• Task objective
Look for the line containing "пневматического оружия использовалась" in the records below. Then output it and all the lines that follow, exactly and without any others.
++++ Recorded information
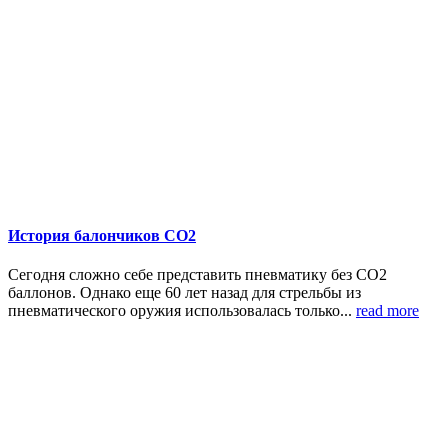
История балончиков СО2
Сегодня сложно себе представить пневматику без CO2
баллонов. Однако еще 60 лет назад для стрельбы из
пневматического оружия использовалась только...
read more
++++++++
• Exercise answer
пневматического оружия использовалась только...
read more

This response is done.